19 February 1913.
Inspector Riley of the Metropolitan Police Special Branch and Major Cooper Keys, the Chief of the Explosives Branch of the Home Office, were notified by Superintendent Coleman, the local man, about the explosion. A motor car P8487 [LF4587] was traced passing through Banstead at 2.50 am and returned at about 5am. The car was heard to leave the vicinity of the house at about 4.30am and so the fuse must have taken about 2 hours to burn down.

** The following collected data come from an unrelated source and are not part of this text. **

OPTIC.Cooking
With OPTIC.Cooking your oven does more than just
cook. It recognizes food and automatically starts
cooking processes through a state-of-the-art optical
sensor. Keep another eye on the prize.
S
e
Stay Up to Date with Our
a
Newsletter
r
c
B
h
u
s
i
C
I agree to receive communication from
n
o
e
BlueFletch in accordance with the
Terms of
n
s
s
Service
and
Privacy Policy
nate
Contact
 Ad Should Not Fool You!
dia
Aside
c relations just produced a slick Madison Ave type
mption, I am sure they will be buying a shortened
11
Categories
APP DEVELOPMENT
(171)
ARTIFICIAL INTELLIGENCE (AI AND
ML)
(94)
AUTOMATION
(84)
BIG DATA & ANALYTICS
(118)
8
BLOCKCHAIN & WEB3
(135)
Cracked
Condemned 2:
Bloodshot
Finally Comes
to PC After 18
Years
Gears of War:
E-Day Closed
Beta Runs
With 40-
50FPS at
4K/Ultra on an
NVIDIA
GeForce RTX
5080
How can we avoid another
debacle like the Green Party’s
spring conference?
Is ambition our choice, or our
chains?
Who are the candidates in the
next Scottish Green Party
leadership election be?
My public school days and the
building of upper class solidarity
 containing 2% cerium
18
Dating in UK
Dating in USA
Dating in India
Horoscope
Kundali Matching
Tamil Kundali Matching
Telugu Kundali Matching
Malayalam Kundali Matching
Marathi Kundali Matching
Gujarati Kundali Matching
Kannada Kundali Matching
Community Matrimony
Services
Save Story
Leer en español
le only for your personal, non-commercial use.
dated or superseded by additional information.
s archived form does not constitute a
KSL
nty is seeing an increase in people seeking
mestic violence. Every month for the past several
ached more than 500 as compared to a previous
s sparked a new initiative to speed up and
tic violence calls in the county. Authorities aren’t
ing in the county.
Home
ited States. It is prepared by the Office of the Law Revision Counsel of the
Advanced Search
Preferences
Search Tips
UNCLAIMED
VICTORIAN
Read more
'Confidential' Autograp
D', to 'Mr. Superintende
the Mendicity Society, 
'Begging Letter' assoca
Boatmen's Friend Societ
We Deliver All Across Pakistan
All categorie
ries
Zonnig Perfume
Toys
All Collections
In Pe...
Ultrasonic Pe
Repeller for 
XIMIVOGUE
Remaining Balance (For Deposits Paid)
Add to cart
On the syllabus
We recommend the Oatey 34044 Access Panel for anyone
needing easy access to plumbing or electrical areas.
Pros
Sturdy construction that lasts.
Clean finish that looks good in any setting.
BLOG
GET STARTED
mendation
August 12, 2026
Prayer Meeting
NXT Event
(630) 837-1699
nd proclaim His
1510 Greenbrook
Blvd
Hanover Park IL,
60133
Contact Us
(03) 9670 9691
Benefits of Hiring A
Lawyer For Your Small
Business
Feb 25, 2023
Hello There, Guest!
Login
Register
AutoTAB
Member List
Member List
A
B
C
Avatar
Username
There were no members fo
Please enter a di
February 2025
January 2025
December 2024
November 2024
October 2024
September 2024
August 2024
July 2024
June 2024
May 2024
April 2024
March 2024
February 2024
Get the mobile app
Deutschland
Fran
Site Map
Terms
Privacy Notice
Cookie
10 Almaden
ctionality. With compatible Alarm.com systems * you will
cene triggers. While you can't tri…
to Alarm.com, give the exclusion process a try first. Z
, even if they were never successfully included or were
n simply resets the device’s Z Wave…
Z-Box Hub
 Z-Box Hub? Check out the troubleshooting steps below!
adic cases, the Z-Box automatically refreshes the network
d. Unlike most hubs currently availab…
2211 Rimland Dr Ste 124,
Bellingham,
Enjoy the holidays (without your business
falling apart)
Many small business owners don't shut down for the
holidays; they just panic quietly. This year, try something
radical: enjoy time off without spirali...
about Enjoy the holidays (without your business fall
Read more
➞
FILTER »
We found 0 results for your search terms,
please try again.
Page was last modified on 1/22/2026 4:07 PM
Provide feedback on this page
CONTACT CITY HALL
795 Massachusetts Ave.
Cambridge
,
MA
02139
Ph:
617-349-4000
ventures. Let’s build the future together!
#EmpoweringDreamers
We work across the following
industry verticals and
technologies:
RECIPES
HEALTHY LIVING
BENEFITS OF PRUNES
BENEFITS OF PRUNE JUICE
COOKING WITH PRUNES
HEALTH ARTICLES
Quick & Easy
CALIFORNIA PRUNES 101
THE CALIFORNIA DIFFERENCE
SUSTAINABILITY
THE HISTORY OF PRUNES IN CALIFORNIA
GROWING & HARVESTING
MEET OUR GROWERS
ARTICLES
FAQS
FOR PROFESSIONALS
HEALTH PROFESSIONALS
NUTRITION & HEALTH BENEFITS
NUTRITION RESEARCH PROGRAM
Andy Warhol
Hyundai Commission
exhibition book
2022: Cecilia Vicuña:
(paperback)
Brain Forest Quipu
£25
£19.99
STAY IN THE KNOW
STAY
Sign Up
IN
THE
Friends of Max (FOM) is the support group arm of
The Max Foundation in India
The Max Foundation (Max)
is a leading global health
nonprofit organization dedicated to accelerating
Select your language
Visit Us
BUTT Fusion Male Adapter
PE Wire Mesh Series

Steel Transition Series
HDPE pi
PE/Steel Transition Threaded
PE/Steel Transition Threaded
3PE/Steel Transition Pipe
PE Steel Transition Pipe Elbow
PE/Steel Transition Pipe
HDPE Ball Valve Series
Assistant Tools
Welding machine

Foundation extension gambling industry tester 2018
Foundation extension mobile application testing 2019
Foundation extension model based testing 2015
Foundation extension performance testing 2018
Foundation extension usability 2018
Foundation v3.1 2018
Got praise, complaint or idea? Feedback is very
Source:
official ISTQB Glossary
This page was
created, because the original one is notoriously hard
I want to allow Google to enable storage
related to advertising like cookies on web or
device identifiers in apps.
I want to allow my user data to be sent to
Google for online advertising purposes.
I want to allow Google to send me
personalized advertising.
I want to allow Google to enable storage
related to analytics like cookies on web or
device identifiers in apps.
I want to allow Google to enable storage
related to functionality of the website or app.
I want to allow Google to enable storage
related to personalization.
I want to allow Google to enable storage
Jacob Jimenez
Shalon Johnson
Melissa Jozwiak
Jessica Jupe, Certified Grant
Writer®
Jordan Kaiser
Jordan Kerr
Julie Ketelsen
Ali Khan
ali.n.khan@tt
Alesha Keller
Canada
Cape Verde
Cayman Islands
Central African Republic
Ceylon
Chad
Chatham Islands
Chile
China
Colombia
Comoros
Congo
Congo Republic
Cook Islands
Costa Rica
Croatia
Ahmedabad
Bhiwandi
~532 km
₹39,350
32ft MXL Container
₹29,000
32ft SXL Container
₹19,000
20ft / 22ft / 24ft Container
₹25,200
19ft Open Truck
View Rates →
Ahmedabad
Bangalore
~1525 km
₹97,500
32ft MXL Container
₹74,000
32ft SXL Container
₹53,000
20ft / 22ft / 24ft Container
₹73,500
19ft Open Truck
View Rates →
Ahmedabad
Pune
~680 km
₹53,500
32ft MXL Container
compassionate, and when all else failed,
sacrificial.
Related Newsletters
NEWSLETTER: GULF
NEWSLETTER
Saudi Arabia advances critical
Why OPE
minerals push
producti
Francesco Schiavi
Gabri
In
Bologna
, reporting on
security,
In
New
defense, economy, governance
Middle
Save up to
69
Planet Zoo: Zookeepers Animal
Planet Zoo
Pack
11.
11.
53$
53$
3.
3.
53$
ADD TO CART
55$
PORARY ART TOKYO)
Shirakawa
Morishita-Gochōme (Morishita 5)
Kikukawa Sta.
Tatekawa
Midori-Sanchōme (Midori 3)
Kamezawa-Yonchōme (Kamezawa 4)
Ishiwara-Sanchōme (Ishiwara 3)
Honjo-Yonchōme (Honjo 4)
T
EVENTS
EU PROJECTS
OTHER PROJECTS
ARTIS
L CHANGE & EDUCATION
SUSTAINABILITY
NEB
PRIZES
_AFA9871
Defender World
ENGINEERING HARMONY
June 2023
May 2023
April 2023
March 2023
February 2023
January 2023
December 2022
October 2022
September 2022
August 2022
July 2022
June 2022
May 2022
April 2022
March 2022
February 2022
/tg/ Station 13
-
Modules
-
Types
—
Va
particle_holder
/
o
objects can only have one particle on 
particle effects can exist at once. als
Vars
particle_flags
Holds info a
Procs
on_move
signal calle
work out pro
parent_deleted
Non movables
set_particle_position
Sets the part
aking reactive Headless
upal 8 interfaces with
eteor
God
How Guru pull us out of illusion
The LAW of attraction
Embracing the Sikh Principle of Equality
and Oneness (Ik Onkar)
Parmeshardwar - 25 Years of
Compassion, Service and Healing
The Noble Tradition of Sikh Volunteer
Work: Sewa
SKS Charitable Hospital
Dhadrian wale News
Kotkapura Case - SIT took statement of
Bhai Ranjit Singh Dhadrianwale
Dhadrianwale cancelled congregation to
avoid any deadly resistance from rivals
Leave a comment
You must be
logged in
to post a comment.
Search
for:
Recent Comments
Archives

An earlier arrest of Mrs Pankhurst
On 24 February Mrs Pankhurst was arrested in London for the bombing and later taken to Leatherhead Police Station where she was questioned and charged. Superintendent Coleman reported:'She is being detained in Inspector Tudgay's sitting room and I have arranged with the Inspector to sleep her in one of his bedrooms tonight.'The Director of Public Prosecutions had instructed that whilst in custody, Mrs Pankhurst should be treated with due consideration! Next day she was bailed from Epsom Magistrates' Court, having been driven to the court with the Superintendent. This made her the first person in the Surrey Constabulary area to have been "conveyed to court in a motor car."
7 March 1913 C.I.D New Scotland Yard.
Referring to the recent outrages by the Suffragettes in the Metropolitan District and at Walton-on-the-Hill, I beg to report that at 3.25pm on the 19th February last, a telephone message was received from Superintendent Coleman, Surrey Constabulary, Dorking, stating that at 6.10am that day an explosion had occurred at Sir George Riddell's house at Walton-on-the-Hill and that a tin of unexploded black gunpowder had been found in the house.
The explosion is supposed to have been caused by a five pound tin of coarse grained gunpowder which had been placed in a bedroom on the first floor. The room in which the explosion took place was wrecked in the interior and the western wall was bulging about four inches. Inquiries have been made regarding the outrage and the movements of car LF4587 [P8487] on the 18th and 19th February and in consequence of Mrs. Pankhurst's public uttering regarding this and other outrages, the Director of Public Prosecutions has decided to take proceedings against her under the Malicious Damages Act 1861.